Tangent on-line has reviewed Issue No. 4 of Science Fiction Trails, and the reviewer, Aaron Bradford Starr, had nothing but praise for my story:
"Lou Antonelli’s story, “Professor Malakoff’s Amazing Ethereal Telegraph,” spends its opening building a single coherent setting, carefully working into the narrative both the political preoccupation of post-Civil War Reconstruction, and the growing public awareness of the advances of science. Mr. Antonelli is careful to explain scientific particulars to the reader only when his character, the rather dubiously-named Dr. Eustace K. Malakoff, can find a willing audience.
"And the details of Dr. Malakoff’s “ethereal telegraph” are very interestingly presented, making the so-called Professor less than a complete charlatan, but just enough of a trickster to intrigue. His ability to pull telegraph messages “from the ether,” as he claims, using just the power of his mind, is debunked for the reader before we ever see his show, and yet the potential for plot twists makes the story rumble forward unstoppably. Lou Antonelli has crafted a first-rate piece of historical science-fiction here, where the historical elements and scientific detail dovetail to make a strong, believable whole."

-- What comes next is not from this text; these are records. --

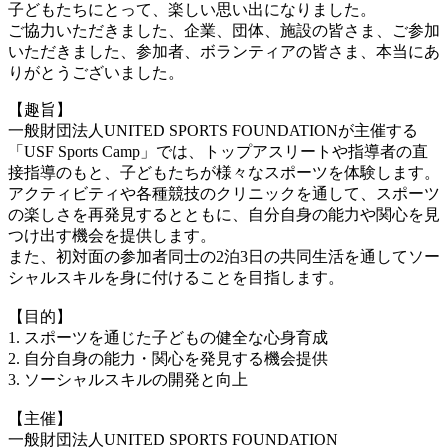
子どもたちにとって、楽しい思い出になりました。
ご協力いただきました、企業、団体、施設の皆さま、ご参加
いただきました、参加者、ボランティアの皆さま、本当にあ
りがとうございました。
【趣旨】
一般財団法人UNITED SPORTS FOUNDATIONが主催する
「USF Sports Camp」では、トップアスリートや指導者の直
接指導のもと、子どもたちが様々なスポーツを体験します。
アクティビティや各種競技のクリニックを通して、スポーツ
の楽しさを再発見するとともに、自分自身の能力や関心を見
つけ出す機会を提供します。
また、初対面の参加者同士の2泊3日の共同生活を通してソー
シャルスキルを身に付けることを目指します。
【目的】
1. スポーツを通じた子どもの健全な心身育成
2. 自分自身の能力・関心を発見する機会提供
3. ソーシャルスキルの開発と向上
【主催】
一般財団法人UNITED SPORTS FOUNDATION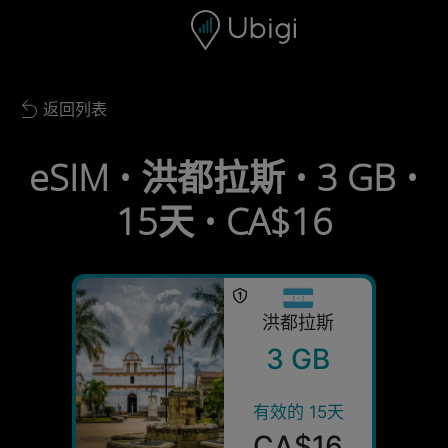
Skip to content
内容
导航栏
页脚
返回列表
Back to list
eSIM • 洪都拉斯 • 3 GB •
15天 • CA$16
洪都拉斯
3 GB
有效的 15天
CA$16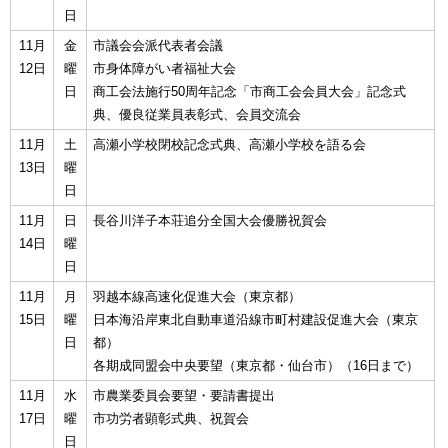
日
11月
金
市議会会派代表者会議
12日
曜
市身体障がい者福祉大会
日
商工会法施行50周年記念「市商工会会員大会」記念式
典、優良従業員表彰式、会員交流会
11月
土
高瀬小学校閉校記念式典、高瀬小学校を語る会
13日
曜
日
11月
日
長谷川洋子本荘追分全国大会優勝祝賀会
14日
曜
日
11月
月
羽越本線高速化促進大会（東京都）
15日
曜
日本海沿岸東北自動車道沿線市町村建設促進大会（東京
日
都）
各期成同盟会中央要望（東京都・仙台市）（16日まで）
11月
水
市農業委員会要望・要請書提出
17日
曜
市功労者顕彰式典、祝賀会
日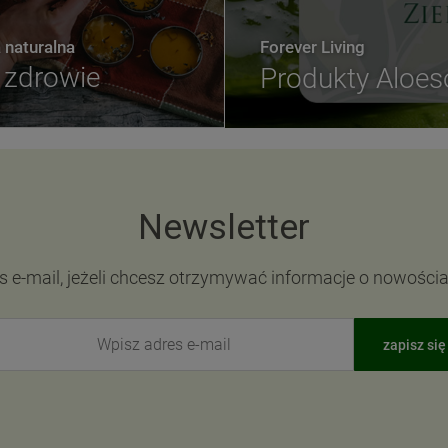
naturalna
Forever Living
zdrowie
Produkty Aloe
Newsletter
s e-mail, jeżeli chcesz otrzymywać informacje o nowości
zapisz się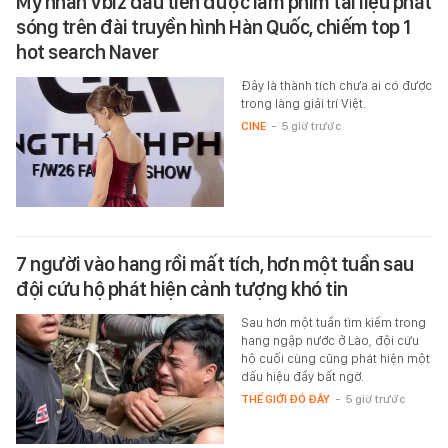
Mỹ nhân Vbiz đầu tiên được làm phim tài liệu phát
sóng trên đài truyền hình Hàn Quốc, chiếm top 1
hot search Naver
Đây là thành tích chưa ai có được
trong làng giải trí Việt.
CINE
-
5 giờ trước
7 người vào hang rồi mất tích, hơn một tuần sau
đội cứu hộ phát hiện cảnh tượng khó tin
Sau hơn một tuần tìm kiếm trong
hang ngập nước ở Lào, đội cứu
hộ cuối cùng cũng phát hiện một
dấu hiệu đầy bất ngờ.
THẾ GIỚI ĐÓ ĐÂY
-
5 giờ trước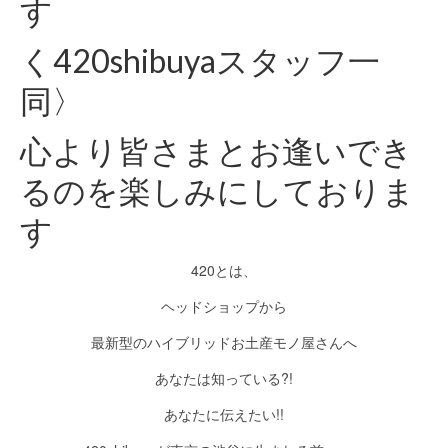
す
く420shibuyaスタッフ一
同〉
心より皆さまとお逢いでき
るのを楽しみにしておりま
す
420とは、
ヘッドショップから
最新型のハイブリッドお土産モノ屋さんへ
あなたは知っている?!
あなたに伝えたい!!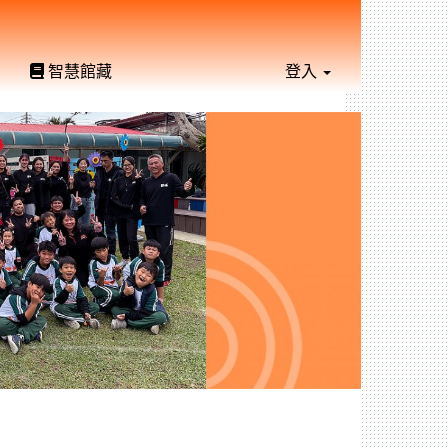
智慧館藏
登入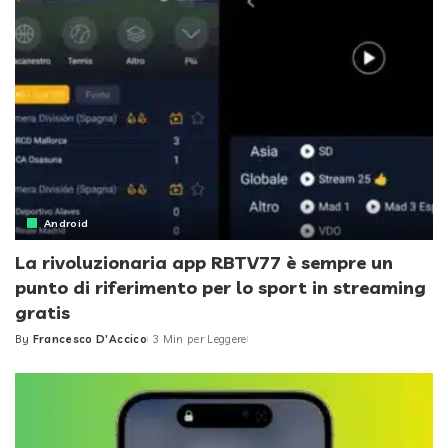
Android
La rivoluzionaria app RBTV77 è sempre un
punto di riferimento per lo sport in streaming
gratis
By
Francesco D'Accico
3 Min per Leggere
Posted
by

Mr. Starr also had some nice observations about the publication as a whole:
"Though there is some dispute, the genre of science fiction is generally agreed to be anchored in some time from the present forward, from the standpoint of the writer. Written work ages, of course, and most of the speculation never comes to pass, or, even more disconcertingly, arrives sooner than expected, and far more advanced and powerful than imagined. So used are we to the idea of science fiction as being predictive in viewpoint, and of a forward-looking orientation, that a collection such as Science Fiction Trails can be perplexing. While the occasional historic slant to a science fiction story has been seen before, a group of seven all under one cover is unusual, and to have them all rooted in a time and place as specific as the American west during the tumultuous years of unfettered expansion is a project of some ambition. The fact that this is a recurring effort, repeated annually, says something about the love that David Riley-–the publication’s editor and publisher--has for the concept."